Indium Market Size and Share
Indium Market Analysis by Mordor Intelligence
The Indium Market size is estimated at 2.47 kilotons in 2025, and is expected to reach 3.42 kilotons by 2030, at a CAGR of 6.76% during the forecast period (2025-2030). Growth is anchored in surging demand for AI-driven datacenter optics, flexible displays and next-generation photovoltaic modules, all of which rely on indium’s unique electrical and thermal attributes. Asia Pacific’s integrated zinc-smelting base and advanced electronics manufacturing ecosystem underpins global production, yet China’s export controls and the metal’s by-product supply nature heighten price volatility. Strategic stockpiling across Europe, rapid adoption of InP photonic integrated circuits in North America and accelerating CIGS solar capacity additions collectively reinforce a structurally tight supply outlook. Producers are therefore investing in process intensification, recycling and geopolitical diversification to secure long-term raw-material availability.
Key Report Takeaways
- By source, primary production captured 68.96% indium market share in 2024 while secondary supply is forecast to expand at a 7.33% CAGR through 2030.

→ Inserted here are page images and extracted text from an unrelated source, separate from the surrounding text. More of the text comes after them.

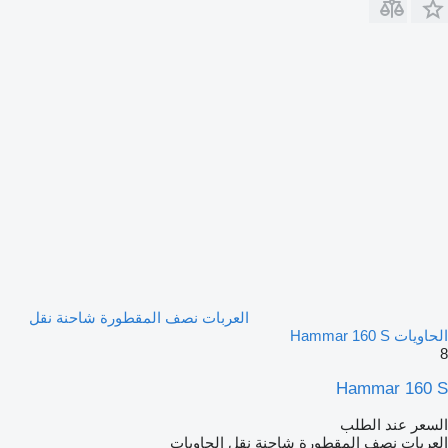
العربات نصف المقطورة شاحنة نقل
الحاويات Hammar 160 S
8
Hammar 160 S
السعر عند الطلب
العربات نصف المقطورة شاحنة نقل الحاويات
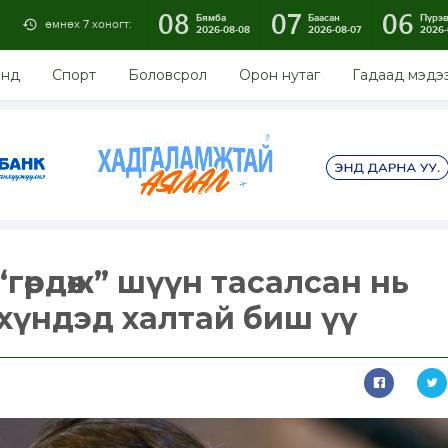
08
07
06
Бямба
Баасан
Пүрэ
өмнөх 7 хоногт:
2026-08-08
2026-08-07
2026-
энд
Спорт
Боловсрол
Орон нутаг
Гадаад мэдэ
гөрдөж” шүүн тасалсан нь
хүндэд халтай биш үү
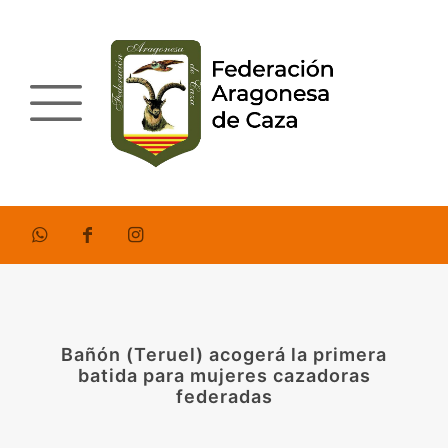
Bañón (Teruel) acogerá la primera
batida para mujeres cazadoras
federadas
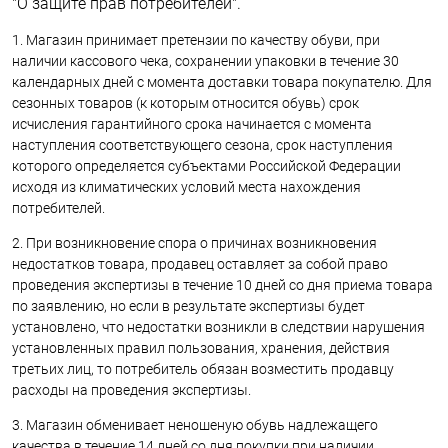
"О защите прав потребителей".
1. Магазин принимает претензии по качеству обуви, при
наличии кассового чека, сохранении упаковки в течение 30
календарных дней с момента доставки товара покупателю. Для
сезонных товаров (к которым относится обувь) срок
исчисления гарантийного срока начинается с момента
наступления соответствующего сезона, срок наступления
которого определяется субъектами Российской Федерации
исходя из климатических условий места нахождения
потребителей.
2. При возникновение спора о причинах возникновения
недостатков товара, продавец оставляет за собой право
проведения экспертизы в течение 10 дней со дня приема товара
по заявлению, но если в результате экспертизы будет
установлено, что недостатки возникли в следствии нарушения
установленных правил пользования, хранения, действия
третьих лиц, то потребитель обязан возместить продавцу
расходы на проведения экспертизы.
3. Магазин обменивает неношеную обувь надлежащего
качества в течение 14 дней со дня покупки при наличии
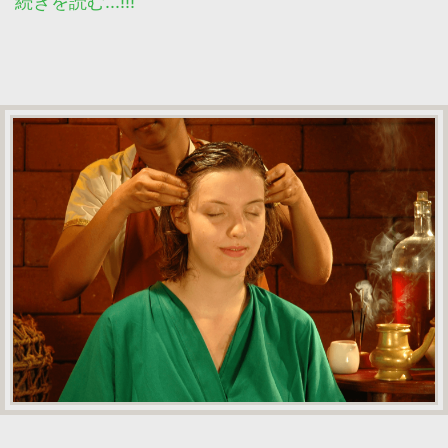
続きを読む...!!!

- By form, high-purity compounds led with 44.66% revenue share in 2024; the same category is projected to grow at a 7.05% CAGR to 2030.

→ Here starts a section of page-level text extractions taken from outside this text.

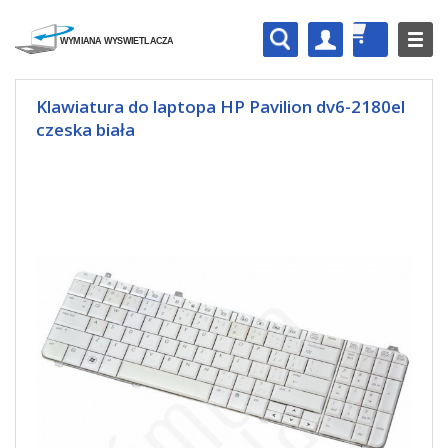
Klawiatura do laptopa HP Pavilion dv6-2180el
czeska biała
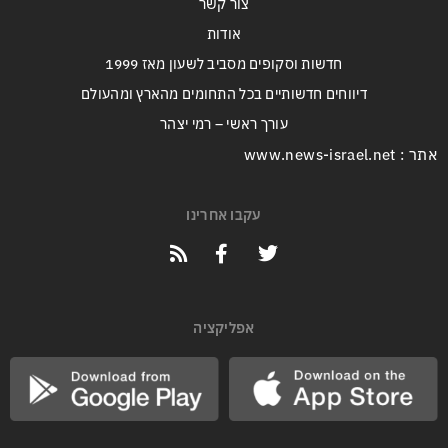
צור קשר
אודות
חדשות וסקופים מסביב לשעון מאז 1999
דיווחים חדשותיים בכל התחומים מהארץ ומהעולם
עורך ראשי – רמי יצהר
אתר : www.news-israel.net
עקבו אחרינו
אפליקציה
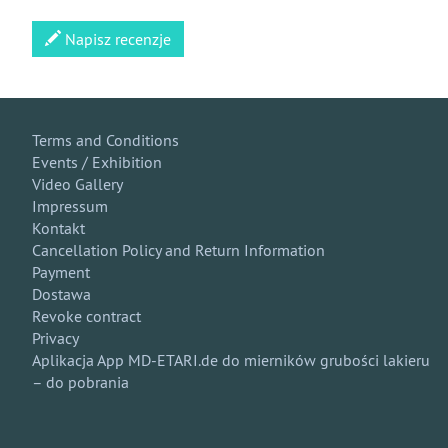
Napisz recenzje
Terms and Conditions
Events / Exhibition
Video Gallery
Impressum
Kontakt
Cancellation Policy and Return Information
Payment
Dostawa
Revoke contract
Privacy
Aplikacja App MD-ETARI.de do mierników grubości lakieru
– do pobrania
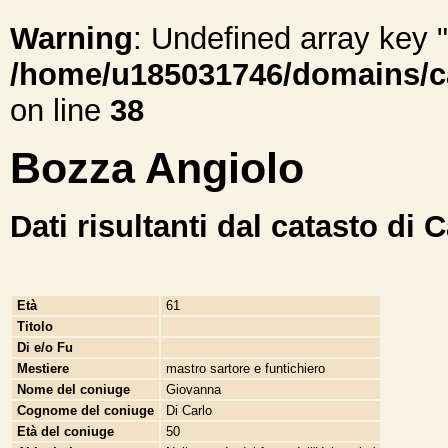
Warning
: Undefined array ke
/home/u185031746/domains/cal
on line
38
Bozza Angiolo
Dati risultanti dal catasto di 
Età
61
Titolo
Di e/o Fu
Mestiere
mastro sartore e funtichiero
Nome del coniuge
Giovanna
Cognome del coniuge
Di Carlo
Età del coniuge
50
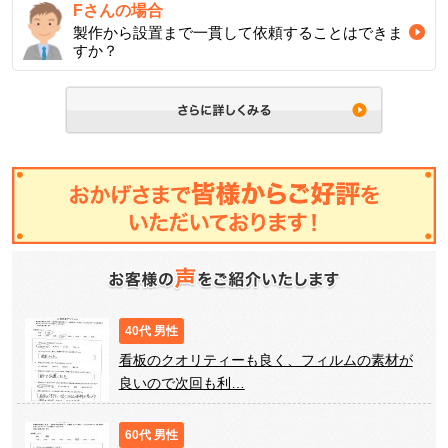
Fさんの場合
製作から設置まで一貫して依頼することはできま
すか？
40代 男性
看板のクオリティーも良く、フィルムの素材が
良いので次回も利…
60代 男性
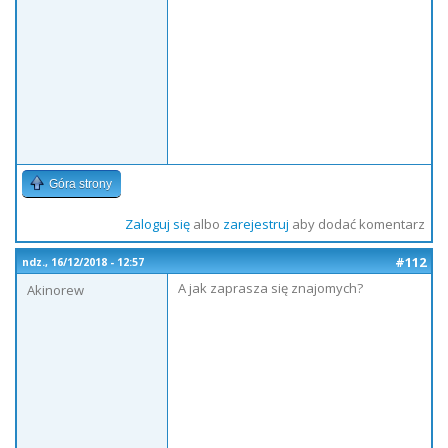
Góra strony
Zaloguj się
albo
zarejestruj
aby dodać komentarz
#112
ndz., 16/12/2018 - 12:57
A jak zaprasza się znajomych?
Akinorew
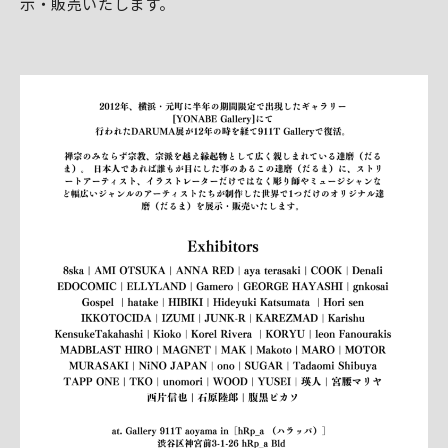
示・販売いたします。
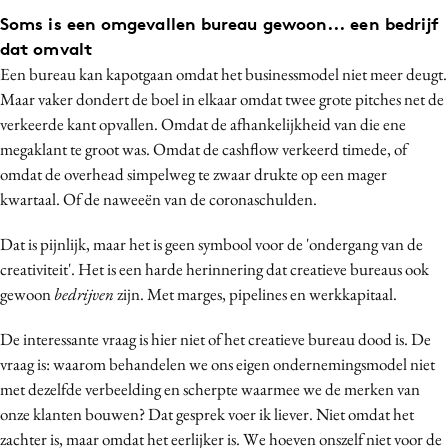
Soms is een omgevallen bureau gewoon... een bedrijf
dat omvalt
Een bureau kan kapotgaan omdat het businessmodel niet meer deugt.
Maar vaker dondert de boel in elkaar omdat twee grote pitches net de
verkeerde kant opvallen. Omdat de afhankelijkheid van die ene
megaklant te groot was. Omdat de cashflow verkeerd timede, of
omdat de overhead simpelweg te zwaar drukte op een mager
kwartaal. Of de naweeën van de coronaschulden.
Dat is pijnlijk, maar het is geen symbool voor de 'ondergang van de
creativiteit'. Het is een harde herinnering dat creatieve bureaus ook
gewoon
bedrijven
zijn. Met marges, pipelines en werkkapitaal.
De interessante vraag is hier niet of het creatieve bureau dood is. De
vraag is: waarom behandelen we ons eigen ondernemingsmodel niet
met dezelfde verbeelding en scherpte waarmee we de merken van
onze klanten bouwen? Dat gesprek voer ik liever. Niet omdat het
zachter is, maar omdat het eerlijker is. We hoeven onszelf niet voor de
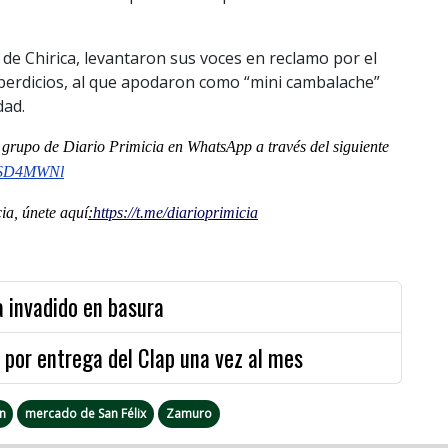
 de Chirica, levantaron sus voces en reclamo por el
sperdicios, al que apodaron como “mini cambalache”
dad.
al grupo de Diario Primicia en WhatsApp a través del siguiente
ywSD4MWNl
a, únete aquí
:
https://t.me/diarioprimicia
a invadido en basura
por entrega del Clap una vez al mes
n
mercado de San Félix
Zamuro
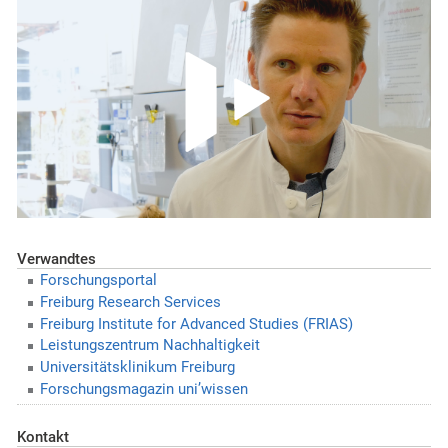
Verwandtes
Forschungsportal
Freiburg Research Services
Freiburg Institute for Advanced Studies (FRIAS)
Leistungszentrum Nachhaltigkeit
Universitätsklinikum Freiburg
Forschungsmagazin uni’wissen
Kontakt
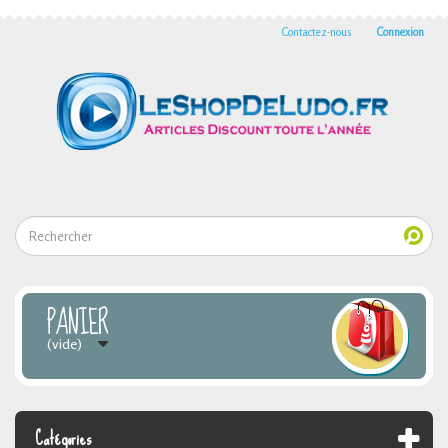
Contactez-nous
Connexion
PANIER
(vide)
Catégories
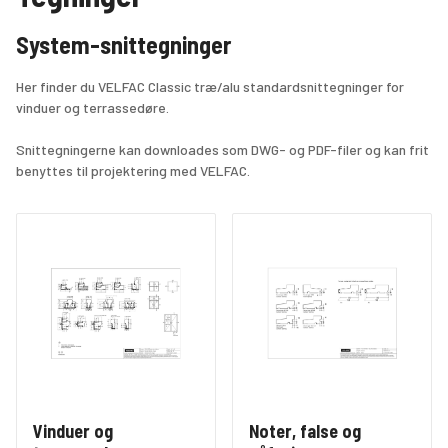
System-snittegninger
Her finder du VELFAC Classic træ/alu standardsnittegninger for 
vinduer og terrassedøre.
Snittegningerne kan downloades som DWG- og PDF-filer og kan frit 
benyttes til projektering med VELFAC.
Vinduer og
Noter, false og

- By application, flat-panel and flexible displays accounted for 59.80% of the indium market size in 2024, whereas photovoltaics is advancing at a 7.74% CAGR over 2025-2030.
- By end-user industry, electronics and semiconductors dominated with 71.22% share in 2024, while the energy segment posts the fastest 7.45% CAGR to 2030.
- By geography, Asia Pacific represented 48.99% of the indium market in 2024 and also exhibits the highest 7.59% CAGR during the forecast period.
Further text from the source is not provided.